Pendant que nous allions à lui, il s’était remis à creuser le trou. Au moment où nous arrivâmes au bord de la fosse, il leva la tête, nous vit, et frappa la terre de sa bêche. La terre sonna creux. L’homme nous dit : — Il y a là un mort qui me gêne.

Nous comprîmes qu’il venait de rencontrer un ancien cercueil en creusant la place du nouveau.
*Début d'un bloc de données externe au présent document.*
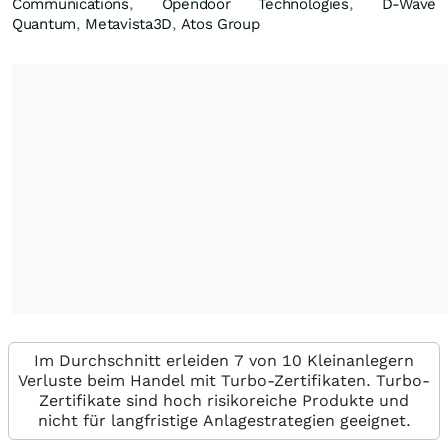
Communications
,
Opendoor Technologies
,
D-Wave
Quantum
,
Metavista3D
,
Atos Group
Im Durchschnitt erleiden 7 von 10 Kleinanlegern
Verluste beim Handel mit Turbo-Zertifikaten. Turbo-
Zertifikate sind hoch risikoreiche Produkte und
nicht für langfristige Anlagestrategien geeignet.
Cela dit, sans attendre notre réponse, et comme s’il eût parlé moins à nous qu’à lui-même, il se courba et recommença à bêcher, ne s’occupant plus de nous. On eût dit qu’il avait les yeux pleins des ombres de la fosse et qu’il ne nous voyait plus.

Je lui adressai la parole.

— Est-ce vous, lui demandai-je, qui avez enterré Tapner ?

Il se redressa et me regarda comme un homme qui cherche dans sa mémoire.

— Tapner ? dit-il.

— Oui.

— Celui qui a été pendu ?

— Oui. Est-ce vous qui l’avez enterré ?

— Non, répondit l’homme. C’est M. Morris, le directeur du cimetière. Je ne suis que l’ouvrier, moi.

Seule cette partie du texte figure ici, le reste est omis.